Kenali Gejala Diabetes Melitus Sejak Dini

Diabetes merupakan suatu penyakit yang banyak menyerang orang dewasa, biasanya di usia 45 tahun ke atas, meskipun ada juga yang menderita diabetes di bawah umur tersebut. Diabetes alias Diabetes Melitus, biasa disingkat DM dikenal masyarakat Indonesia sebagai penyakit kencing manis.

Penyebab penyakit diabetes ini selain berkurangnya produksi insulin, juga bisa disebabkan oleh ketidakmampuan tubuh untuk memanfaatkan insulin (insulin resistance). Pemeriksaan terhadap penyakit diabetes dengan melakukan pengecekan terhadap kadar gula darah di dalam tubuh.

kenali-gejala-diabetes-melitus-sejak-dini.jpg

Beberapa gejala diabetes yang umum diantaranya adalah sering kencing di malam hari, sering haus, sering lapar, bahkan pada kasus diabetes yang tidak diobati, bisa menyebabkan hilangnya berat badan penderita diabetes. Gejala-gejala ini dapat berkembang sangat cepat pada diabetes type 1, sementara diabetes type 2 biasanya berkembang jauh lebih lambat dan mungkin tanpa gejala sama sekali atau tidak jelas.

Bebarapa tanda lainnya dan gejala-gejalanya dapat menunjukkan adanya diabetes, meskipun hal ini tidak spesifik untuk diabetes. Diantaranya adalah pandangan yang kabur, sakit kepala, fatigue, penyembuhan luka yang lambat, dan gatal-gatal.

Diabetes melitus dibagi menjadi 3 tipe. Diabetes melitus tipe 1 atau biasa juga disebut diabetes anak-anak adalah diabetes yang terjadi karena berkurangnya rasio insulin dalam sirkulasi darah akibat hilangnya sel beta penghasil insulin pada pulau-pulau Langerhans pankreas. Diabetes melitus tipe 1 ini bisa diderita oelh anak-anak maupun orang dewasa.

Diabetes melitus tipe 2 merupakan tipe diabetes melitus yang terjadi bukan disebabkan oleh rasio insulin di dalam sirkulasi darah, melainkan kelainan metabolisme yang disebabkan oleh mutasi pada banyak gen. Diabetes melitus tipe 2 dapat dicegah atau diperlambat munculnya dengan mengembangkan Pola Hidup Sehat, seperti.

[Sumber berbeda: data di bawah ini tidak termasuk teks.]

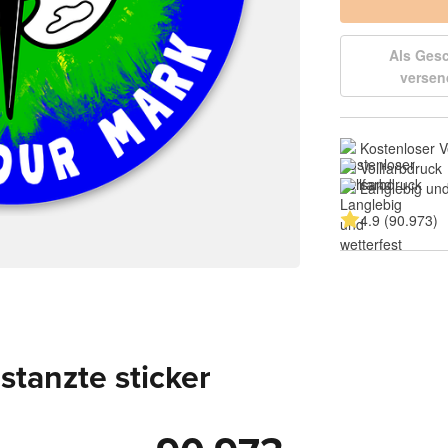
Als Ges
versen
Kostenloser 
Vollfarbdruck
Langlebig und
4.9 (90.973)
tanzte sticker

  • Pola makan sehat dengan memperbanyak konsumsi sayur dan buah
  • Olahraga 3 kali seminggu, masing-masing setidaknya 20 menit
  • Jaga berat badan ideal
  • Menghindari rokok
  • Mengurangi asupan alkohol

Diabetes melitus tipe 3 atau dikenal juga sebagai diabetes melitus gestasional yang hanya terjadi selama kehamilan dan pulih setelah melahirkan. Diabetes melitus pada kehamilan terjadi sekitar 2% s.d. 5% dari semua kehamilan. Diabetes melitus tipe 3 bersifat temporer dan dapat meningkat maupun menghilang setelah melahirkan. Diabetes melitus tipe 3 dapat disembuhkan, namun memerlukan pengawasan medis yang cermat selama masa kehamilan.

Meskipun diabetes melitus tipe 3 bersifat sementara, bila tidak ditangani dengan baik dapat membahayakan kesehatan janin maupun sang ibu. Risiko yang dapat dialami bayi meliputi makrosomia (berat bayi yang tinggi/di atas normal), penyakit jantung bawaan dan kelainan sistem syaraf pusat, dan cacat otot rangka.

Mulailah dari sekarang melakukan pola hidup sehat dan mulai mengurangi konsumsi gula berlebih, baik pada minuman maupun pada makanan kita untuk menghindari/mengurangi resiko terkena penyakit diabetes melitus ini.